BEGIN Records for this task

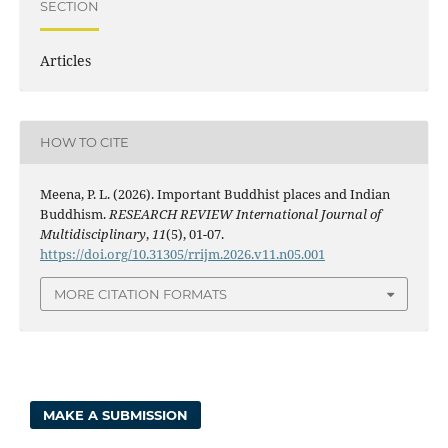
SECTION
Articles
HOW TO CITE
Meena, P. L. (2026). Important Buddhist places and Indian
Buddhism.
RESEARCH REVIEW International Journal of
Multidisciplinary
,
11
(5), 01-07.
https://doi.org/10.31305/rrijm.2026.v11.n05.001
MORE CITATION FORMATS
MAKE A SUBMISSION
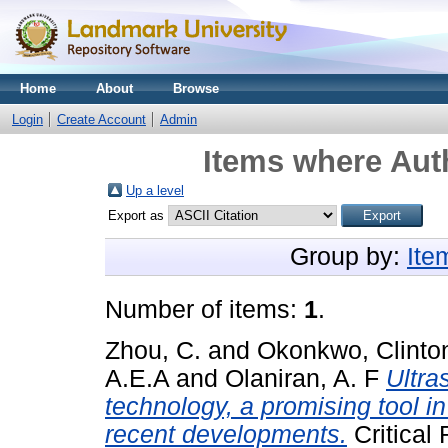
Home
About
Browse
Login
Create Account
Admin
Items where Auth
Up a level
Export as
Group by:
Ite
Number of items:
1
.
Zhou, C.
and
Okonkwo, Clinto
A.E.A
and
Olaniran, A. F
Ultra
technology, a promising tool i
recent developments.
Critical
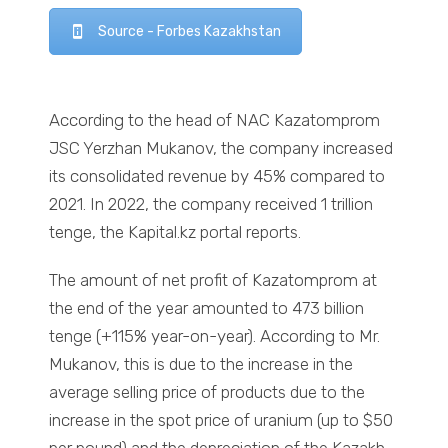
Source - Forbes Kazakhstan
According to the head of NAC Kazatomprom
JSC Yerzhan Mukanov, the company increased
its consolidated revenue by 45% compared to
2021. In 2022, the company received 1 trillion
tenge, the Kapital.kz portal reports.
The amount of net profit of Kazatomprom at
the end of the year amounted to 473 billion
tenge (+115% year-on-year). According to Mr.
Mukanov, this is due to the increase in the
average selling price of products due to the
increase in the spot price of uranium (up to $50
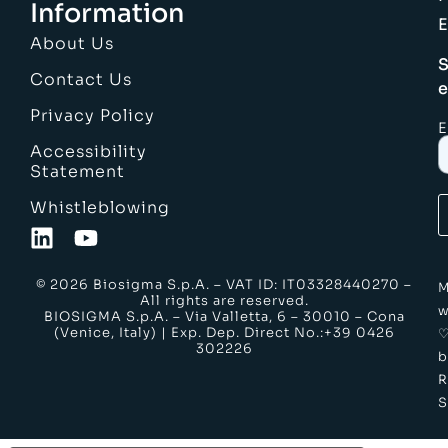
Information
E
About Us
S
Contact Us
e
Privacy Policy
E
Accessibility
Statement
Whistleblowing
© 2026 Biosigma S.p.A. – VAT ID: IT03328440270 –
M
All rights are reserved.
w
BIOSIGMA S.p.A. – Via Valletta, 6 – 30010 – Cona
(Venice, Italy) | Exp. Dep. Direct No.:+39 0426
302226
b
S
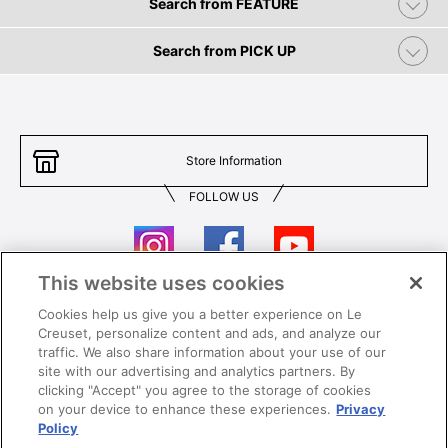
Search from FEATURE
Search from PICK UP
Store Information
FOLLOW US
This website uses cookies
Cookies help us give you a better experience on Le
Contact Us
T&Cs
Creuset, personalize content and ads, and analyze our
traffic. We also share information about your use of our
Privacy
Care & Use
site with our advertising and analytics partners. By
clicking "Accept" you agree to the storage of cookies
Careers
SUPER MEGA SALE​ T&Cs
on your device to enhance these experiences.
Privacy
Policy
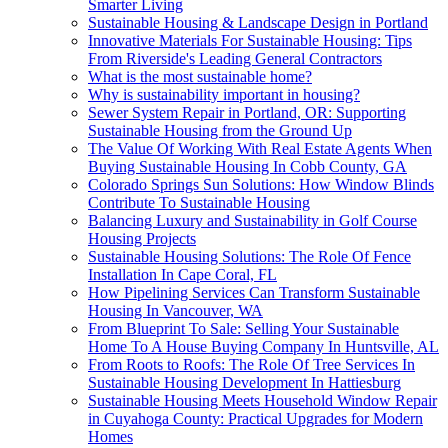
Smarter Living
Sustainable Housing & Landscape Design in Portland
Innovative Materials For Sustainable Housing: Tips
From Riverside's Leading General Contractors
What is the most sustainable home?
Why is sustainability important in housing?
Sewer System Repair in Portland, OR: Supporting
Sustainable Housing from the Ground Up
The Value Of Working With Real Estate Agents When
Buying Sustainable Housing In Cobb County, GA
Colorado Springs Sun Solutions: How Window Blinds
Contribute To Sustainable Housing
Balancing Luxury and Sustainability in Golf Course
Housing Projects
Sustainable Housing Solutions: The Role Of Fence
Installation In Cape Coral, FL
How Pipelining Services Can Transform Sustainable
Housing In Vancouver, WA
From Blueprint To Sale: Selling Your Sustainable
Home To A House Buying Company In Huntsville, AL
From Roots to Roofs: The Role Of Tree Services In
Sustainable Housing Development In Hattiesburg
Sustainable Housing Meets Household Window Repair
in Cuyahoga County: Practical Upgrades for Modern
Homes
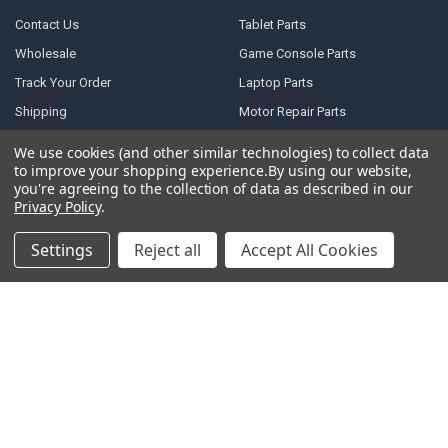
Contact Us
Tablet Parts
Wholesale
Game Console Parts
Track Your Order
Laptop Parts
Shipping
Motor Repair Parts
Payment
Repair Tools
We use cookies (and other similar technologies) to collect data
to improve your shopping experience.
By using our website,
Warranty & Returns
DJI Parts
you're agreeing to the collection of data as described in our
Privacy Policy
Robotic Vacuum Cleaner
Privacy Policy
.
Accessories
Terms of Service
Settings
Reject all
Accept All Cookies
Specail SIM Slot & IC
RSS Syndication
Blog
Sitemap
POPULAR BRANDS
Samsung
Motorola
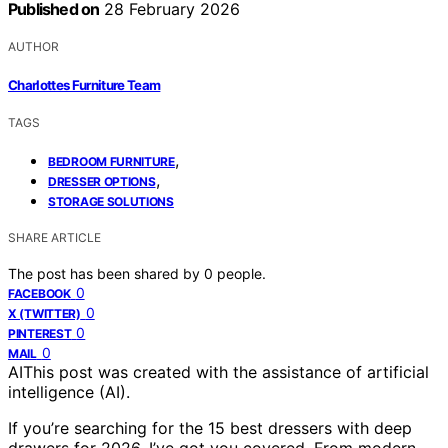
Published on
28 February 2026
AUTHOR
Charlottes Furniture Team
TAGS
,
BEDROOM FURNITURE
,
DRESSER OPTIONS
STORAGE SOLUTIONS
SHARE ARTICLE
The post has been shared by
0
people.
0
FACEBOOK
0
X (TWITTER)
0
PINTEREST
0
MAIL
AI
This post was created with the assistance of artificial
intelligence (AI).
If you’re searching for the 15 best dressers with deep
drawers for 2026, I’ve got you covered. From modern,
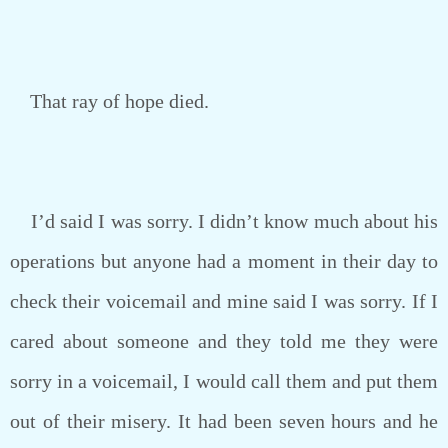
That ray of hope died.
I’d said I was sorry. I didn’t know much about his
operations but anyone had a moment in their day to
check their voicemail and mine said I was sorry. If I
cared about someone and they told me they were
sorry in a voicemail, I would call them and put them
out of their misery. It had been seven hours and he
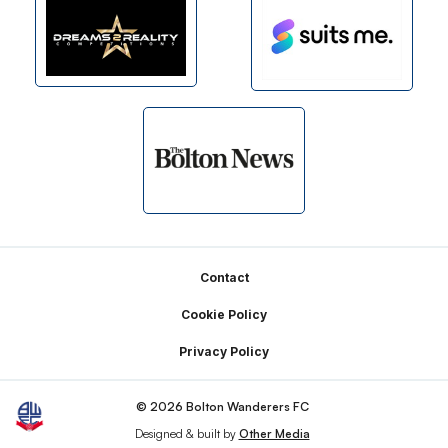
Footer
Contact
Cookie Policy
Privacy Policy
© 2026 Bolton Wanderers FC
Designed & built by
Other Media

END Records for this task

▶ Task statement: Every line in the data that holds "Window" should be copied out.

▶ Solution for this exercise:
Colorado Springs Sun Solutions: How Window Blinds
Sustainable Housing Meets Household Window Repair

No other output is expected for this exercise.